### Task
Transcribe exactly the line that contains "日本二季度3次干預外匯市場未改日元貶" and every line after it through the end of the records, with nothing else.

::: Records supplied :::

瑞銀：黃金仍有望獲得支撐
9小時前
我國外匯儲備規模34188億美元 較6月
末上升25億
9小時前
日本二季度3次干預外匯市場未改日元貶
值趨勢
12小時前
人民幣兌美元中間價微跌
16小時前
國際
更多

:::

### Reply
日本二季度3次干預外匯市場未改日元貶
值趨勢
12小時前
人民幣兌美元中間價微跌
16小時前
國際
更多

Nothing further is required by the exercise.